In any event, even when considering Schwartz's affirmation, the third-party complaint was properly dismissed (CPLR 3211 [a] [7]). The contribution claim fails because no facts alleged, and none of the emails in the exhibits submitted in opposition to the motion, support the conclusion that third-party defendants were negligent in their representation of plaintiffs in the formation of the limited liability companies and funding of those entities for the purposes of real estate investments, merely by negotiating contracts, drafting or finalizing LLC operating agreements, or securing their clients' approval for defendants to release escrow funds (see Tower Bldg. Restoration v 20 E. 9th St. Apt. Corp., 295 AD2d 229, 229 [1st Dept 2002]; Trustees of Columbia Univ. v Mitchell/Giurgola Assoc., 109 AD2d 449, 454 [1st Dept 1985]; see also Bua v Purcell & Ingrao, P.C., 99 AD3d 843, 845 [2d Dept 2012], lv denied 20 NY3d 857 [2013]). Schwartz's alleged comment that "the investments at issue in this action bore substantial risk" because his clients "had issues with prior partners and [he] questioned their ability to ultimately close on these transactions," if true, would not give third-party defendants reason to believe that there was potential fraud to be investigated (see Schimenti v Whitman & Ransom, 208 AD2d 470, 470 [1st Dept 1994]).

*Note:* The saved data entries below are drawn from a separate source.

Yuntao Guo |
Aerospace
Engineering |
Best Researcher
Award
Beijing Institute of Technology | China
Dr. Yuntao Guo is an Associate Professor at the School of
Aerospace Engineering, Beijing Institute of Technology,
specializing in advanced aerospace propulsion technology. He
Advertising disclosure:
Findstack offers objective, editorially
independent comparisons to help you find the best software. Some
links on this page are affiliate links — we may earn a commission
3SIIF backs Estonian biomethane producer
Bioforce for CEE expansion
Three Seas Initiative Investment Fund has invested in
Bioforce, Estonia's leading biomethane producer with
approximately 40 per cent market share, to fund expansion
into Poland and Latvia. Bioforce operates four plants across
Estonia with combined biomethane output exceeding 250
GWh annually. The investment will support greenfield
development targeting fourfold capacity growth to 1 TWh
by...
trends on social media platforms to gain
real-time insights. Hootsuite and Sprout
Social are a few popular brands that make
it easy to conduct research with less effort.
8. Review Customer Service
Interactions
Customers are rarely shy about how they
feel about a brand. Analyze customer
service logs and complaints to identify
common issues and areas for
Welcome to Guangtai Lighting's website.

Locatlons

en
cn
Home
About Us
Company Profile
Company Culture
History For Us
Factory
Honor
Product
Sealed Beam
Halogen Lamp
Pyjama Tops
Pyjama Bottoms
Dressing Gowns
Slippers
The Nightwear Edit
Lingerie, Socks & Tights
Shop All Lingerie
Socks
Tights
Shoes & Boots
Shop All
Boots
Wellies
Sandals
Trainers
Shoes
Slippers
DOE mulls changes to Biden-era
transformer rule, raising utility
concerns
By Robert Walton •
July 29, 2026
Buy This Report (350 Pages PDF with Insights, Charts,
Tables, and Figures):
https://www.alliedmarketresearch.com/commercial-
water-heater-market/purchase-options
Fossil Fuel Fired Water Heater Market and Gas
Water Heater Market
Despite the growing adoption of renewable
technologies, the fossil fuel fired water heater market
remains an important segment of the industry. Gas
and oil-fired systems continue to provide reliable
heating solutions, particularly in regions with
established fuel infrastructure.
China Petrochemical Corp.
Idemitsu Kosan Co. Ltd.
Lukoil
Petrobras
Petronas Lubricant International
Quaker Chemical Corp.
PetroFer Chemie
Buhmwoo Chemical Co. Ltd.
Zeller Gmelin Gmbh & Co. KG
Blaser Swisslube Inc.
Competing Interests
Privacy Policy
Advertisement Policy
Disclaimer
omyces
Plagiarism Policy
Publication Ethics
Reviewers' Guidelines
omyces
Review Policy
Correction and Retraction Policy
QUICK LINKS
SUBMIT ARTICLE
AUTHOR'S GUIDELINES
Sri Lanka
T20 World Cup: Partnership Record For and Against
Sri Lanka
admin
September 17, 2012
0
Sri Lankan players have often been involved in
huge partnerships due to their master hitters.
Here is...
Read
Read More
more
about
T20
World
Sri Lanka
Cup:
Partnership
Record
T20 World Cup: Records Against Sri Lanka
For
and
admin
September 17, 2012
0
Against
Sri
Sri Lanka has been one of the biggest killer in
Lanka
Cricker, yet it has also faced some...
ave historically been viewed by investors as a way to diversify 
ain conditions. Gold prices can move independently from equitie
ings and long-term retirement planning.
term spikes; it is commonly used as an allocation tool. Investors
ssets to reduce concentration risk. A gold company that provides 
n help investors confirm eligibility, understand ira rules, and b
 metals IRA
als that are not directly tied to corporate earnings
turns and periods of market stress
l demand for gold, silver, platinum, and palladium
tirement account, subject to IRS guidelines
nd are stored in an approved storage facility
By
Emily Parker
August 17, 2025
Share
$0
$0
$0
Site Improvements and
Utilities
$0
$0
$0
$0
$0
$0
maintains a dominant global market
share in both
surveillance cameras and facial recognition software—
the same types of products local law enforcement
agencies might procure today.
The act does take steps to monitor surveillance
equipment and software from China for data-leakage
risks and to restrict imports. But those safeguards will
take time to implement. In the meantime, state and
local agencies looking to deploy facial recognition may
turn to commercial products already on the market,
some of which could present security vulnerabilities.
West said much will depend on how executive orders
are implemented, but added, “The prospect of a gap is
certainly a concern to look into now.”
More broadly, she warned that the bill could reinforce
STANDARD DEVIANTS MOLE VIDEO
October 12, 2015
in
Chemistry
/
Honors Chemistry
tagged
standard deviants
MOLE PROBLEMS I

The common-law indemnification claim fails because defendants did not allege a breach of any duty running from third-party defendants to them (see Raquet v Braun, 90 NY2d 177, 183 [1997]; Seldin v Smith, 76 AD3d 623, 625 [2d Dept 2010]). Indeed,

defendants and third-party defendants were negotiating arm's-length transactions.THIS CONSTITUTES THE DECISION AND ORDER

OF THE SUPREME COURT, APPELLATE DIVISION, FIRST DEPARTMENT.